↓
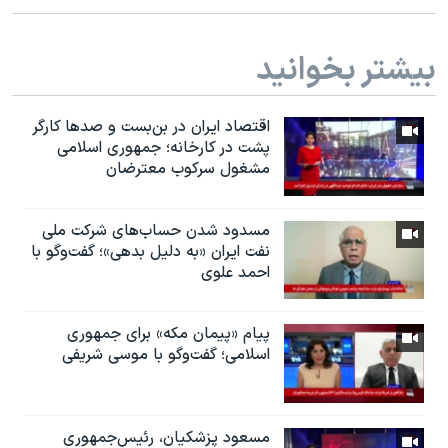
بیشتر بخوانید
اقتصاد ایران در بن‌بست و صدها کارگر
پشت در کارخانه؛ جمهوری اسلامی
مشغول سرکوب معترضان
مسدود شدن حساب‌های شرکت ملی
نفت ایران «به دلیل بدهی»؛ گفت‌و‌گو با
احمد علوی
پیام «پیمان مکه» برای جمهوری
اسلامی؛ گفت‌وگو با موسی شریفی
مسعود پزشکیان، رئيس‌جمهوری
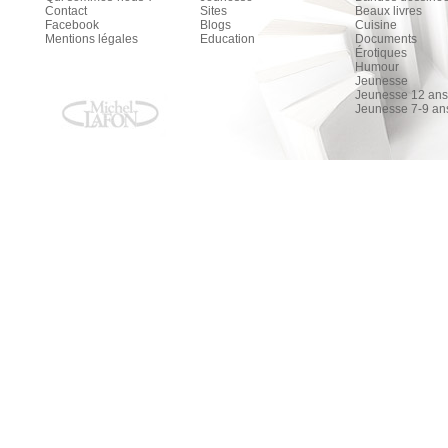
Contact
Sites
Beaux livres
Facebook
Blogs
Cuisine
Mentions légales
Education
Documents
Érotiques
Humour
Jeunesse
Jeunesse 12 ans 
Jeunesse 7-9 an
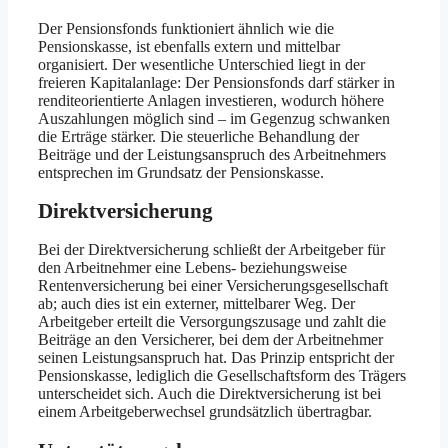
Der Pensionsfonds funktioniert ähnlich wie die
Pensionskasse, ist ebenfalls extern und mittelbar
organisiert. Der wesentliche Unterschied liegt in der
freieren Kapitalanlage: Der Pensionsfonds darf stärker in
renditeorientierte Anlagen investieren, wodurch höhere
Auszahlungen möglich sind – im Gegenzug schwanken
die Erträge stärker. Die steuerliche Behandlung der
Beiträge und der Leistungsanspruch des Arbeitnehmers
entsprechen im Grundsatz der Pensionskasse.
Direktversicherung
Bei der Direktversicherung schließt der Arbeitgeber für
den Arbeitnehmer eine Lebens- beziehungsweise
Rentenversicherung bei einer Versicherungsgesellschaft
ab; auch dies ist ein externer, mittelbarer Weg. Der
Arbeitgeber erteilt die Versorgungszusage und zahlt die
Beiträge an den Versicherer, bei dem der Arbeitnehmer
seinen Leistungsanspruch hat. Das Prinzip entspricht der
Pensionskasse, lediglich die Gesellschaftsform des Trägers
unterscheidet sich. Auch die Direktversicherung ist bei
einem Arbeitgeberwechsel grundsätzlich übertragbar.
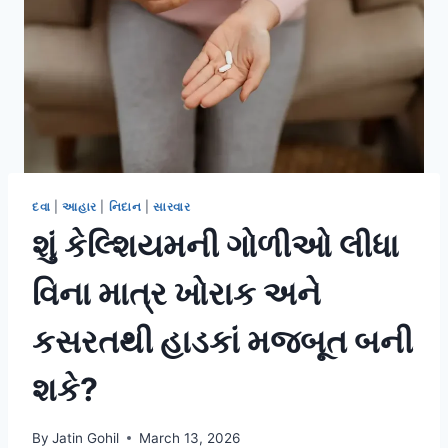
દવા
|
આહાર
|
નિદાન
|
સારવાર
શું કેલ્શિયમની ગોળીઓ લીધા
વિના માત્ર ખોરાક અને
કસરતથી હાડકાં મજબૂત બની
શકે?
By
Jatin Gohil
March 13, 2026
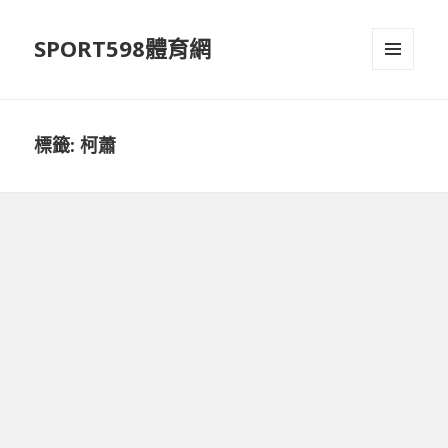
SPORT598體育網
選單及
小工具
標籤:
柯蕭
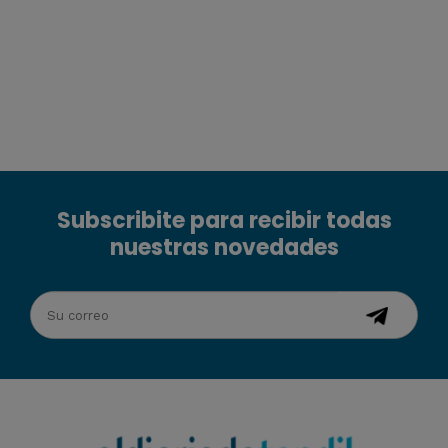
Subscribite para recibir todas
nuestras novedades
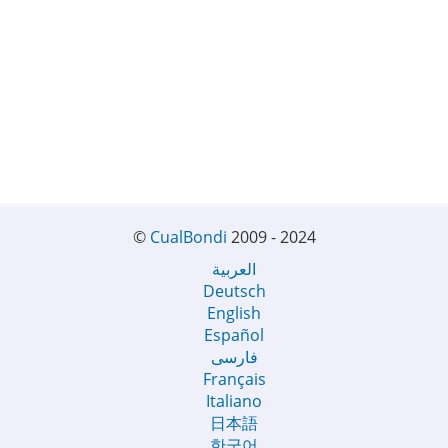
©
CualBondi
2009 - 2024
العربية
Deutsch
English
Español
فارسی
Français
Italiano
日本語
한국어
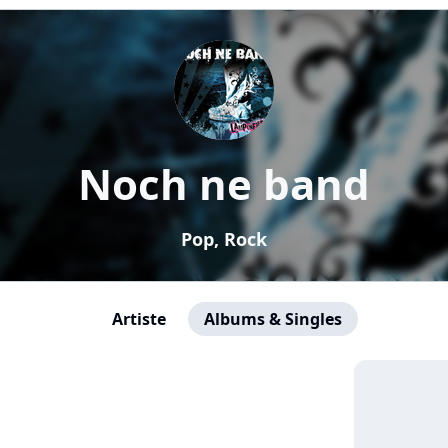
Noch ne band
Pop, Rock
Artiste
Albums & Singles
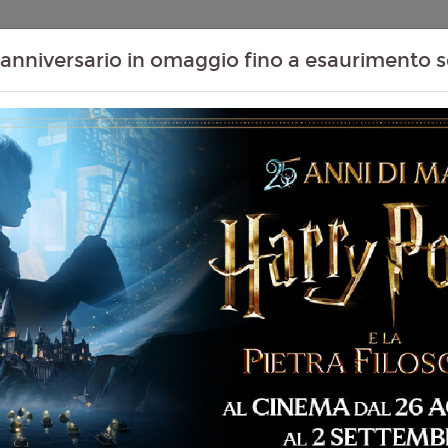
Contenuti Extra
Proiezioni Scolastiche
Eventi Passati
T
anniversario in omaggio fino a esaurimento s
Non ci sono spettacol
 107 min
ramma
liano
fano Mordini
6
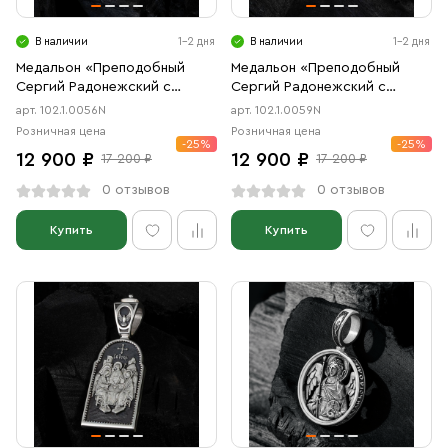
В наличии
1-2 дня
В наличии
1-2 дня
Медальон «Преподобный
Медальон «Преподобный
Сергий Радонежский с
Сергий Радонежский с
молитвой» чернение
Троицей» чернение
арт. 102.1.0056N
арт. 102.1.0059N
Розничная цена
Розничная цена
-25%
-25%
12 900 ₽
12 900 ₽
17 200 ₽
17 200 ₽
0 отзывов
0 отзывов
Купить
Купить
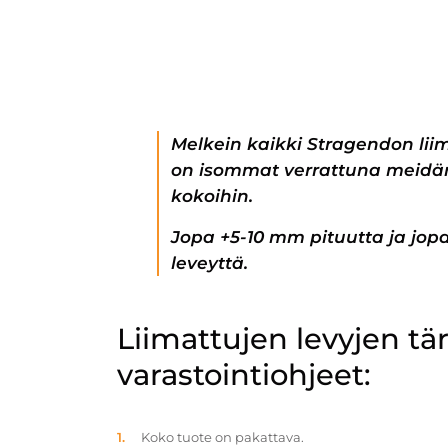
Melkein kaikki Stragendon lii
on isommat verrattuna meidän
kokoihin.
Jopa +5-10 mm pituutta ja jo
leveyttä.
Liimattujen levyjen t
varastointiohjeet:
Koko tuote on pakattava.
↑
_Exercise prompt_
Retype word for word all the material given above, and keep the pictures out.

_Written response_
بیشتر بخوانید
اقتصاد ایران در بن‌بست و صدها کارگر
پشت در کارخانه؛ جمهوری اسلامی
مشغول سرکوب معترضان
مسدود شدن حساب‌های شرکت ملی
نفت ایران «به دلیل بدهی»؛ گفت‌و‌گو با
احمد علوی
پیام «پیمان مکه» برای جمهوری
اسلامی؛ گفت‌وگو با موسی شریفی
مسعود پزشکیان، رئيس‌جمهوری
Contact
Sites
Beaux livres
Facebook
Blogs
Cuisine
Mentions légales
Education
Documents
Érotiques
Humour
Jeunesse
Jeunesse 12 ans 
Jeunesse 7-9 an
Der Pensionsfonds funktioniert ähnlich wie die
Pensionskasse, ist ebenfalls extern und mittelbar
organisiert. Der wesentliche Unterschied liegt in der
freieren Kapitalanlage: Der Pensionsfonds darf stärker in
renditeorientierte Anlagen investieren, wodurch höhere
Auszahlungen möglich sind – im Gegenzug schwanken
die Erträge stärker. Die steuerliche Behandlung der
Beiträge und der Leistungsanspruch des Arbeitnehmers
entsprechen im Grundsatz der Pensionskasse.
Direktversicherung
Bei der Direktversicherung schließt der Arbeitgeber für
den Arbeitnehmer eine Lebens- beziehungsweise
Rentenversicherung bei einer Versicherungsgesellschaft
ab; auch dies ist ein externer, mittelbarer Weg. Der
Arbeitgeber erteilt die Versorgungszusage und zahlt die
Beiträge an den Versicherer, bei dem der Arbeitnehmer
seinen Leistungsanspruch hat. Das Prinzip entspricht der
Pensionskasse, lediglich die Gesellschaftsform des Trägers
unterscheidet sich. Auch die Direktversicherung ist bei
einem Arbeitgeberwechsel grundsätzlich übertragbar.
દવા
|
આહાર
|
નિદાન
|
સારવાર
શું કેલ્શિયમની ગોળીઓ લીધા
વિના માત્ર ખોરાક અને
કસરતથી હાડકાં મજબૂત બની
શકે?
By
Jatin Gohil
March 13, 2026
SPORT598體育網
選單及
小工具
標籤:
柯蕭
Subscribite para recibir todas
nuestras novedades
©
CualBondi
2009 - 2024
العربية
Deutsch
English
Español
فارسی
Français
Italiano
日本語
한국어
Noch ne band
Pop, Rock
Artiste
Albums & Singles
Contenuti Extra
Proiezioni Scolastiche
Eventi Passati
T
anniversario in omaggio fino a esaurimento s
Non ci sono spettacol
 107 min
ramma
liano
fano Mordini
6
В наличии
1-2 дня
В наличии
1-2 дня
Медальон «Преподобный
Медальон «Преподобный
Сергий Радонежский с
Сергий Радонежский с
молитвой» чернение
Троицей» чернение
арт. 102.1.0056N
арт. 102.1.0059N
Розничная цена
Розничная цена
-25%
-25%
12 900 ₽
12 900 ₽
17 200 ₽
17 200 ₽
0 отзывов
0 отзывов
Купить
Купить
Melkein kaikki Stragendon lii
on isommat verrattuna meidän
kokoihin.
Jopa +5-10 mm pituutta ja jo
leveyttä.
Liimattujen levyjen t
varastointiohjeet:
Koko tuote on pakattava.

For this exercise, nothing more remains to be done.